Let’s say that everything is going according to plan, and you’re on top of learning Java. You’re reading the latest Java books, staying on top of the latest Java blogs, and starting to become a resource for others trying to learn Java.

Then one day, someone comes up to you and asks you a Java question. And you don’t have the faintest idea of how to answer. You freely admit that you don’t know what the answer is. (Don’t try to make up an answer!)

When you fail to answer a question or solve a challenge that you were sure you would be able to solve, you may sometimes feel that you’re not good enough. You might think that you’re a faker, and stop being confident in your skills.

Someone might interpret this as a sign that they are not a good programmer. However, I would understand it as a reminder of how much I still have to learn, and it would motivate me to learn more. You should too.

You have to understand that you’re never going to learn every single thing there is to know about coding. Nobody currently on earth knows every single thing. Most programmers aim to become masters in one programming language, and they are only moderately familiar with others.

So what is my point here?

My point is, once you’ve become pretty good with Java, and you are good at the language, don’t stop there. If there is a question you cannot answer, take it as a personal mission to find the answer. If you can’t find the answer yourself, find someone who can. Your knowledge will only get bigger and bigger. But don’t get discouraged because you can’t answer one question.

Resources to Learn Java

Now that you have an idea of what your journey to learn Java will look like, take a look at these resources to learn Java.

Books

Books are a great starting point for any beginner programmer. When you combine them with articles and tutorials, you can develop a rock-solid Java basics foundation. Below, I’m providing links to Amazon for some Java books I recommend. However, you can find online versions of these books for free with a little bit of searching. I personally prefer physical books because I like being able to flip back and forth physically within the pages, but you can definitely get the books for free online and still learn the information.
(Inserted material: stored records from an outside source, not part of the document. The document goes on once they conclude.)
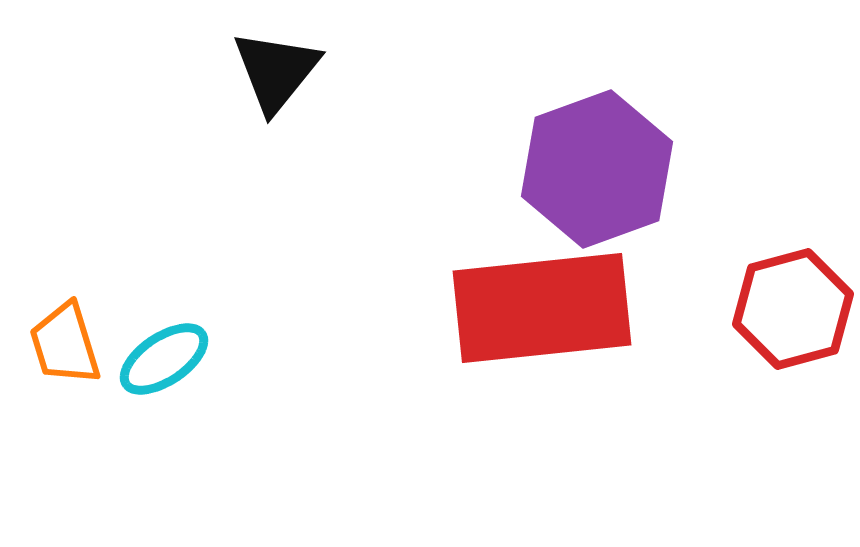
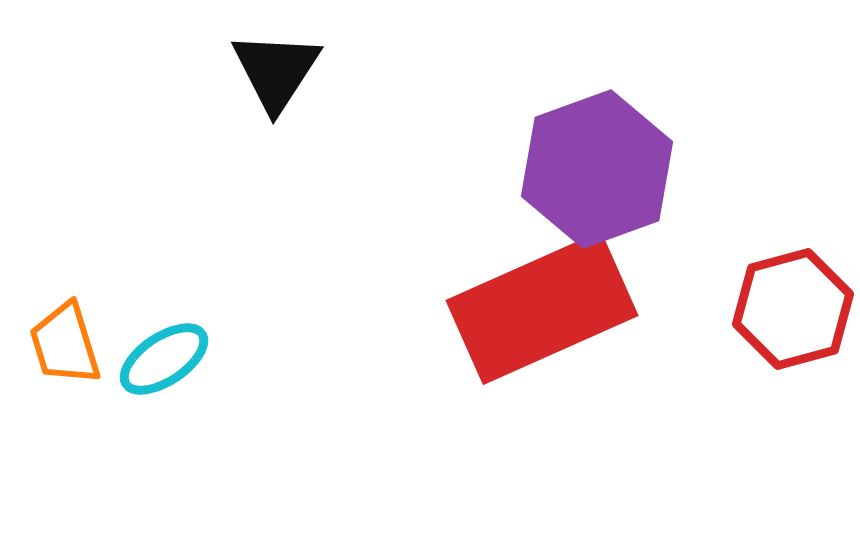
black triangle: rotated 6 degrees counterclockwise
red rectangle: rotated 18 degrees counterclockwise
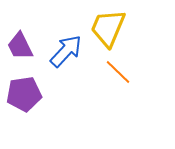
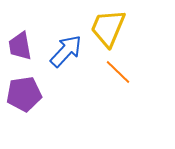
purple trapezoid: rotated 16 degrees clockwise
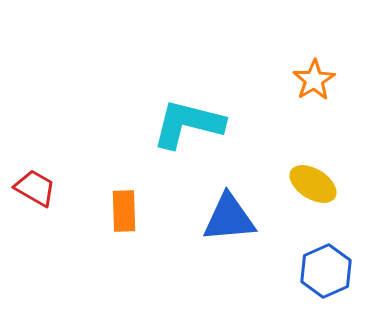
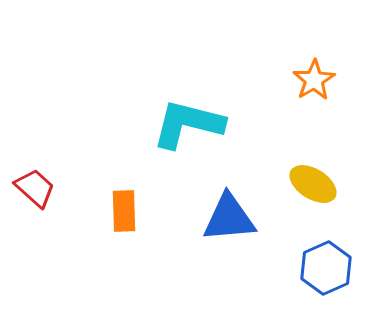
red trapezoid: rotated 12 degrees clockwise
blue hexagon: moved 3 px up
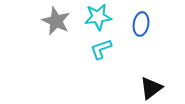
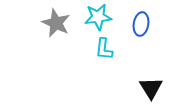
gray star: moved 2 px down
cyan L-shape: moved 3 px right; rotated 65 degrees counterclockwise
black triangle: rotated 25 degrees counterclockwise
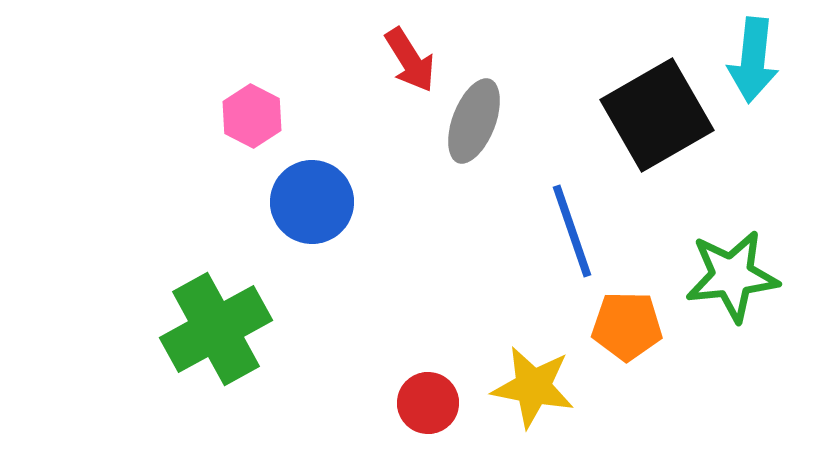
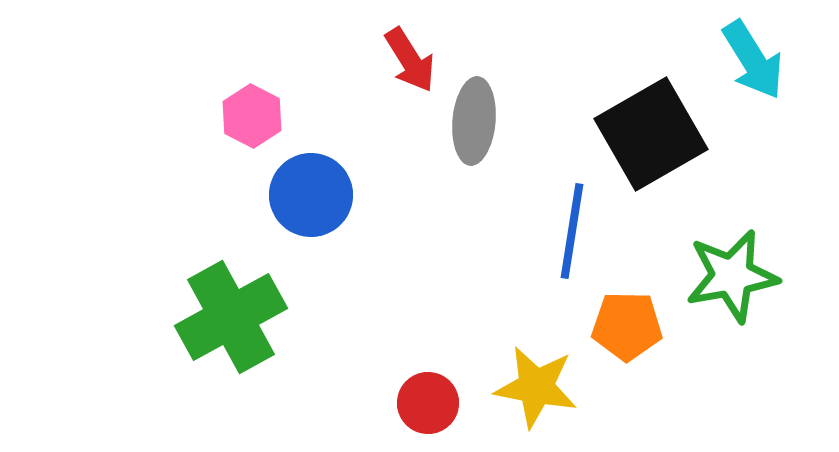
cyan arrow: rotated 38 degrees counterclockwise
black square: moved 6 px left, 19 px down
gray ellipse: rotated 16 degrees counterclockwise
blue circle: moved 1 px left, 7 px up
blue line: rotated 28 degrees clockwise
green star: rotated 4 degrees counterclockwise
green cross: moved 15 px right, 12 px up
yellow star: moved 3 px right
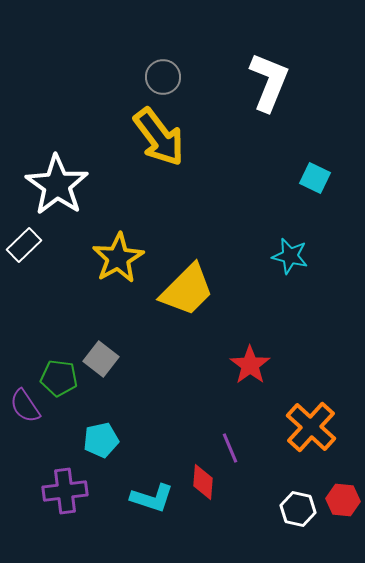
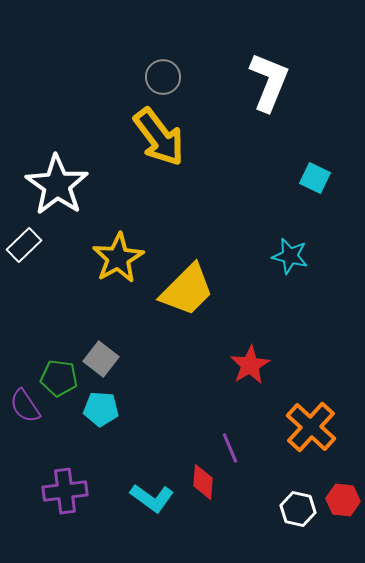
red star: rotated 6 degrees clockwise
cyan pentagon: moved 31 px up; rotated 16 degrees clockwise
cyan L-shape: rotated 18 degrees clockwise
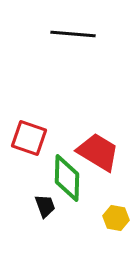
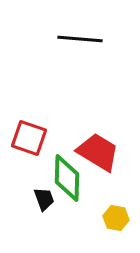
black line: moved 7 px right, 5 px down
black trapezoid: moved 1 px left, 7 px up
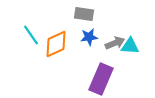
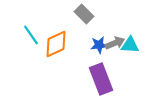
gray rectangle: rotated 36 degrees clockwise
blue star: moved 10 px right, 8 px down
cyan triangle: moved 1 px up
purple rectangle: rotated 44 degrees counterclockwise
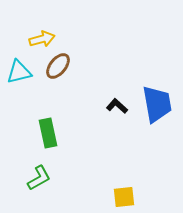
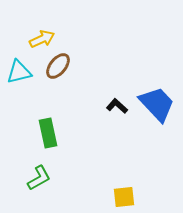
yellow arrow: rotated 10 degrees counterclockwise
blue trapezoid: rotated 33 degrees counterclockwise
  • Head First Java, 2nd Edition – Many readers claim that this book is outdated as it covers nothing beyond Java 5.0. However, I believe that it can still provide some value to its readers. Head First Java helpfully provides effective analogies to real life that relate to the Java programming concepts. It covers the object-oriented programming concepts in-depth, and in my opinion, it explains them very well.
  • Java All-in-One For Dummies – This is the book I personally used as a reference to learn Java. In my opinion, it is one of the most in-depth Java books out there. It covers concepts such as object-oriented programming, web programming, swing, working with files and databases, and creating games. There is a wealth of information in this book. However, they define their curly brackets in this form:
    public static void main(String[] args)
    {

    Instead of putting them all in one line. Why they do this is a mystery to me, as it only takes up more space and doesn’t make the code easier to read at all. However, don’t let this small inconvenience turn you away from what is otherwise a great book.
  • Java: The Complete Reference – I would refer to this book as a users-manual for Java. Herbert Schildt is a great programming author and is one of the best in his field. However, in my opinion, some of the examples are less comprehensible than other examples found in other books. Therefore, I would recommend saving this book until you are familiar with Java and need help with concepts like collections, app execution, or concurrency.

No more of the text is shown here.